To address this, we need a different kind of storage technology for video surveillance, and this evolution has happened at least once in the past. The industry is going through the same technology shift that the media and entertainment business did a decade ago, when media and entertainment looked at shelves of analog film reels and decided it needed two forms of storage to manage the practicality and cost of storing unstructured data.
Today, the industry keeps a small percentage of data on spinning disk for round-the-clock access and archives data to digital tape as a more affordable, dense form of storage.
Diversifying storage mediums with a central access point is the ideal infrastructure for video surveillance, enabling customization to an organization’s unique needs, requirements and frequency of access. A starting point might be Shingled Magnetic Recording (SMR) disk, a technology specifically designed to handle large file types and sequential data. SMR disk is highly scalable in both capacity and performance to accommodate additional cameras and retention requirements, and provides long term IP video data storage at the cost of tape.

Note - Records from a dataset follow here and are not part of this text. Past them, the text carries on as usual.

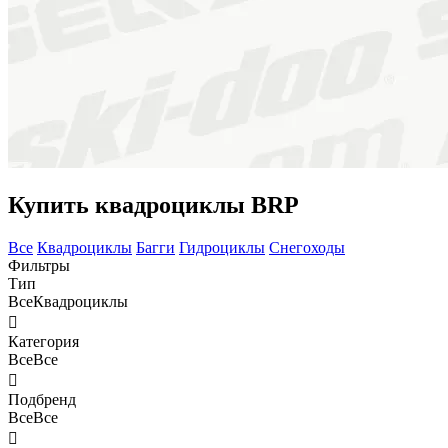
Купить квадроциклы BRP
Все
Квадроциклы
Багги
Гидроциклы
Снегоходы
Фильтры
Тип
Все
Квадроциклы

Категория
Все
Все

Подбренд
Все
Все

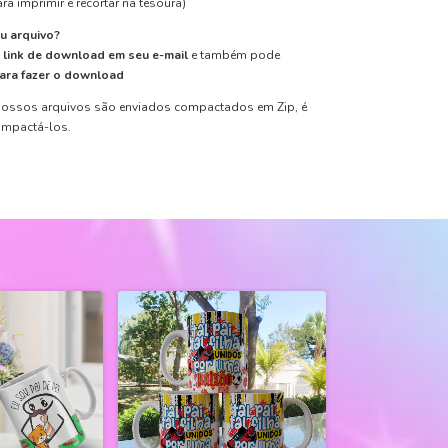
ra imprimir e recortar na tesoura)
u arquivo?
m
link de download em seu e-mail
e também pode
para fazer o download
ossos arquivos são enviados compactados em Zip, é
ompactá-los.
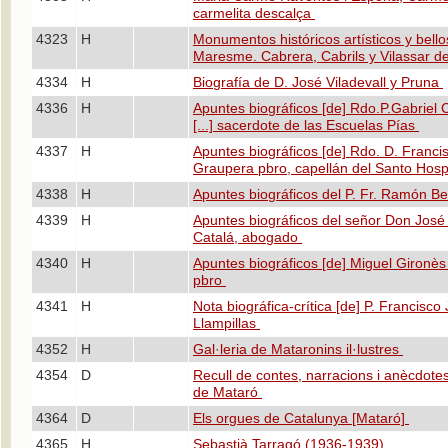
carmelita descalça
4323
H
Monumentos históricos artísticos y bello
Maresme. Cabrera, Cabrils y Vilassar 
4334
H
Biografía de D. José Viladevall y Pruna
4336
H
Apuntes biográficos [de] Rdo.P.Gabriel 
[...] sacerdote de las Escuelas Pías
4337
H
Apuntes biográficos [de] Rdo. D. Francis
Graupera pbro, capellán del Santo Hosp
4338
H
Apuntes biográficos del P. Fr. Ramón B
4339
H
Apuntes biográficos del señor Don José
Catalá, abogado
4340
H
Apuntes biográficos [de] Miguel Gironès 
pbro
4341
H
Nota biográfica-crítica [de] P. Francisco 
Llampillas
4352
H
Gal·leria de Mataronins il·lustres
4354
D
Recull de contes, narracions i anècdote
de Mataró
4364
D
Els orgues de Catalunya [Mataró]
4365
H
Sebastià Tarragó (1936-1939)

SMR coupled with a tape system can enable customers with large video retention requirements to keep costs down while maintaining a tiered infrastructure for data preservation.
The Rise and Rules of Cloud for Video
As in other storage verticals, discussion of public vs. private vs. hybrid cloud is a hot topic in video surveillance. Security is usually the first concern; however, the threat is generally equivalent across all three types of cloud, with public cloud being perhaps more vulnerable due to offsite infrastructure.
When looking at the cloud for video surveillance, there are three main things to consider:
1. Chain of custody. Many organizations generating video surveillance data, including police departments and governmental agencies, have chain of custody requirements. Since it is difficult to prove chain of custody when video data has been touched by someone outside the organization, cloud storage can be tricky.
2. Cost. When calculating the cost of cloud storage, organizations must include the cost of withdrawing data if a cloud vendor closes its doors, or if the user decides to change cloud providers. Video data in particular — because it is unstructured — faces a high cost of transmission. For these reasons, full cloud solutions are generally cost prohibitive and non-viable for the video surveillance market.
3. Proprietary nature. Proprietary nature describes the extent to which organizations have sole ownership of and fast access to their data. Ownership enables organizations to access data at a moment’s notice, rather than waiting for a cloud provider to withdraw the data for them.
For genetic diversity in the data center, a hybrid cloud storage model is recommended. Hybrid cloud uses a mixture of on-premises, private and public cloud storage to create a seamless and secure solution, customized to each organization. A combination of private cloud with the industry-accepted SHA-256 hashing algorithm and on-premises disk storage with dedicated hardware is the best of both worlds, ensuring security, reduced susceptibility to data breach, chain of custody and immediate access.
The use of multiple storage technologies is also vital to data preservation in the event of cyber attack, outage or natural disaster.